Introducing JUnit

The basic idea of writing a JUnit test is that statements from our main method such as

    System.out.println(b.isDribbleable());
    System.out.println("Expected: false");
are replaced with a special method call known as an assertion.
    assertEquals(false, b.isDribbleable());
The way it works is that the two arguments to the assertEquals method are the expected and actual values we are testing. If the expected and actual values don't match, the JUnit framework produces some output indicating what failed. If the test is successful, no output is produced. That makes it easy to pinpoint where the errors are.

There are many forms of assertions in the JUnit libraries, but the most common are various forms of assertEquals(expected, actual) like the one above.

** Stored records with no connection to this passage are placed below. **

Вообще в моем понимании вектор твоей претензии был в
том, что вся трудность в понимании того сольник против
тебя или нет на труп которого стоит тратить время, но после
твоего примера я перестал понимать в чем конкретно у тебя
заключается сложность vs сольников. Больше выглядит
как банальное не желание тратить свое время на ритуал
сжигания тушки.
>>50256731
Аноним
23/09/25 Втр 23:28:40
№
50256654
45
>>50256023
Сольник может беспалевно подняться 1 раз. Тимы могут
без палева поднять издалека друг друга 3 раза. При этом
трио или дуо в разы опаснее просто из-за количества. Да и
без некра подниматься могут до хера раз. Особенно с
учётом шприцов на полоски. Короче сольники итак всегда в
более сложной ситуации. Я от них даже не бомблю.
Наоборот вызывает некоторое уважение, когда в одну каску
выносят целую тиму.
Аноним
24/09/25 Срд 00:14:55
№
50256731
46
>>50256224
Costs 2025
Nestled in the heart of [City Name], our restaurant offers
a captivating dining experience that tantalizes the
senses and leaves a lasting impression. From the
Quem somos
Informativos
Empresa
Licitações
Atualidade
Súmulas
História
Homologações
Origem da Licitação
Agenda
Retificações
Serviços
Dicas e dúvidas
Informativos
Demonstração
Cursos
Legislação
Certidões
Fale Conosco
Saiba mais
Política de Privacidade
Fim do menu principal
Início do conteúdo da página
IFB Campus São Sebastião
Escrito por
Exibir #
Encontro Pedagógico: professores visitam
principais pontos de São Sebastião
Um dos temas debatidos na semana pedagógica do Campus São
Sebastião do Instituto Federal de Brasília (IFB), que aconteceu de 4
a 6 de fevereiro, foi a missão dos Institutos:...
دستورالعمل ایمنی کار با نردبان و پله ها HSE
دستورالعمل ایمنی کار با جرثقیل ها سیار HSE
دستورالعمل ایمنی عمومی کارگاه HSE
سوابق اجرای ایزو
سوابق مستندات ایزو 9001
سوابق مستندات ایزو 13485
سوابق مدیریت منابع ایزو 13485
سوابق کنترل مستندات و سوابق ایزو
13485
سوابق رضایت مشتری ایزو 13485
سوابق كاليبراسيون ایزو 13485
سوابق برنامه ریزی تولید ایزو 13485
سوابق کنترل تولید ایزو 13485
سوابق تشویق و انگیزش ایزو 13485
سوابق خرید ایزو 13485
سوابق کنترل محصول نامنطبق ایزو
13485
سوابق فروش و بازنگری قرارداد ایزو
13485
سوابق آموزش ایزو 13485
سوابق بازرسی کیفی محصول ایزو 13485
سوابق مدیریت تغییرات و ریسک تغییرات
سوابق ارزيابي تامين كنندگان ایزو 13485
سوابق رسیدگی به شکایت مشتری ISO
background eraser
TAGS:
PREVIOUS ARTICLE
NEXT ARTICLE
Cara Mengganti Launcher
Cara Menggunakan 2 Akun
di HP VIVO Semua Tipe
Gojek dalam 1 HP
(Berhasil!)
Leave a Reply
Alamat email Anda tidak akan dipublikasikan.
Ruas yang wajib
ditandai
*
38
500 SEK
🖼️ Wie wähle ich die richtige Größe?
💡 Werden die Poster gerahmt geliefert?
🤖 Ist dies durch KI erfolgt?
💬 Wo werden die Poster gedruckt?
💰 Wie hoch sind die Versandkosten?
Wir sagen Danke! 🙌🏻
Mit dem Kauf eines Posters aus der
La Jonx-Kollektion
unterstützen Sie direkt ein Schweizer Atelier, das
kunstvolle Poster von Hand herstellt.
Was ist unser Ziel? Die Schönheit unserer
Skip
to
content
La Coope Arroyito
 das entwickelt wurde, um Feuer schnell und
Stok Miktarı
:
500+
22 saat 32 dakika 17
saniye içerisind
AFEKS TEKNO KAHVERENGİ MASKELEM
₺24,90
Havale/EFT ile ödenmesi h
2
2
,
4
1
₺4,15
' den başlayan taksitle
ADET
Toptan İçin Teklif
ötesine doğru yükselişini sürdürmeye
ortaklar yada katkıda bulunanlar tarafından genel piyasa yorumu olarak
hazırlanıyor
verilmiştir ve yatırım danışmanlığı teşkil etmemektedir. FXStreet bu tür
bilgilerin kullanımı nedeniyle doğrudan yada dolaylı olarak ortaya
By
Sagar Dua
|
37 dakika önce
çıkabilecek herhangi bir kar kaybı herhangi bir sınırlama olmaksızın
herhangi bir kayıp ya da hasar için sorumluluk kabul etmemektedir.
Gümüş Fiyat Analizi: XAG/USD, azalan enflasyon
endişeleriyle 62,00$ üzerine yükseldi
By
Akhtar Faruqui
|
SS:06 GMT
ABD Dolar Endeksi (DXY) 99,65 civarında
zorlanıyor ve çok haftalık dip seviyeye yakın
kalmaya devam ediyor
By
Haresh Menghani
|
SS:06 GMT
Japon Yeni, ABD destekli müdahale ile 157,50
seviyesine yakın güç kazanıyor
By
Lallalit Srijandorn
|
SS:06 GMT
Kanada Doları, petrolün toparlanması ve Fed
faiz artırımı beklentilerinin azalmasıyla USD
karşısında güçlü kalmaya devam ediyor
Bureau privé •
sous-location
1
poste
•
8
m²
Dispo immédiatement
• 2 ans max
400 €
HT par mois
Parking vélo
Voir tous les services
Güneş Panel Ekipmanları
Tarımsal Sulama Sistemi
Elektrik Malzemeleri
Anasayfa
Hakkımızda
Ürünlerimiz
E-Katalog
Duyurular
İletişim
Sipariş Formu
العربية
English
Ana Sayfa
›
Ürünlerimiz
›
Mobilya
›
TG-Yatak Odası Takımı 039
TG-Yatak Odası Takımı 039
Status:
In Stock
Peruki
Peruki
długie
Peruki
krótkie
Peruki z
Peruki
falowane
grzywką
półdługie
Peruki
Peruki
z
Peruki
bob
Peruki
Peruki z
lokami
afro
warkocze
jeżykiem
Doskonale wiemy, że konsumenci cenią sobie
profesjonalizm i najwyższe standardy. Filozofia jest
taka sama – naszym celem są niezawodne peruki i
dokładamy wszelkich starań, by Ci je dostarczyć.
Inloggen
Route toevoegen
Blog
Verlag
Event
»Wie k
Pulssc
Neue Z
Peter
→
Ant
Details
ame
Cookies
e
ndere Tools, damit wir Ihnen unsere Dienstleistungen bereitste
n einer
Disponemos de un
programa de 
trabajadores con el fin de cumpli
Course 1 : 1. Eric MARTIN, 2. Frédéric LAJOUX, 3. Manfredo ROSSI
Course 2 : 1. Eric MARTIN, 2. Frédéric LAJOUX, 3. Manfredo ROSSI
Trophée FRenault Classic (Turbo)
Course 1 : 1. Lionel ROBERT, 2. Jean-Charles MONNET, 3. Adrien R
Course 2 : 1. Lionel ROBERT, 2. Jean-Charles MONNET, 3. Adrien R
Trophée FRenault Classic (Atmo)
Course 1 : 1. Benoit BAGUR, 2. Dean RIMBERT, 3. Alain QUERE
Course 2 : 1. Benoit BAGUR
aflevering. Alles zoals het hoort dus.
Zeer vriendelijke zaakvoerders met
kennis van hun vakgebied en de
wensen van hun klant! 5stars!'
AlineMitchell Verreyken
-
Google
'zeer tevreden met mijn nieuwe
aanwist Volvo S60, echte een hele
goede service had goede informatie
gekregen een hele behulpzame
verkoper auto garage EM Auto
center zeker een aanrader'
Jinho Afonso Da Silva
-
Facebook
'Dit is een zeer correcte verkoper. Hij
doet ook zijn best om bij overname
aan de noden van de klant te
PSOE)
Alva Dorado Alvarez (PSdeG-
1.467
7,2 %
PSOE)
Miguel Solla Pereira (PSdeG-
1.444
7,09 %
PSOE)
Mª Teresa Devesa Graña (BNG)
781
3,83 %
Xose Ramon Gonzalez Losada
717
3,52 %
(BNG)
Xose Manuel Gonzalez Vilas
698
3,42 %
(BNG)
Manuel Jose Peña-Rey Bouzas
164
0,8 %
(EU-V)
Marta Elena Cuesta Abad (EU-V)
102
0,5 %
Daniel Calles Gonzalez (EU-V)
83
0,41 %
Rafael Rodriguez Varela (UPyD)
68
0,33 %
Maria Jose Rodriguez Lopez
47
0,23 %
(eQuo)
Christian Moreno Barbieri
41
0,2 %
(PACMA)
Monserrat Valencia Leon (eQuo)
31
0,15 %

A JUnit test, with four test cases corresponding to our four println statements, might look like this:


public class BasketballTests
{
    // margin of error for floating-point comparisons
    private static final double EPSILON = 10e-07;
    
    @Test
    public void testInitial()
    {
      Basketball b = new Basketball(5);
      assertEquals(false, b.isDribbleable());
    }

    @Test
    public void testInitialDiameter()
    {
      Basketball b = new Basketball(5);
      assertEquals(5.0, b.getDiameter(), EPSILON);
    }

    @Test
    public void testInflate()
    {
      Basketball b = new Basketball(5);
      b.inflate();
      assertEquals(true, b.isDribbleable());
    }

    @Test
    public void testDiameterAfterInflation()
    {
      Basketball b = new Basketball(5);
      b.inflate();
      assertEquals(5.0, b.getDiameter(), EPSILON);
    }
   
  }

You can see that a JUnit test is an ordinary Java class. Each test case is just a public void method that has no arguments. To tell the JUnit framework that the method should be used as a test case, we use the @Test annotation.

In the code above you can also see another variation of the assertEquals method. In testing the value of the diameter, two double values are being compared. Since floating-point arithmetic is not exact, we provide a margin of error, here using a constant called EPSILON (defined as 10 to the -7) that is provided as a third argument to assertEquals.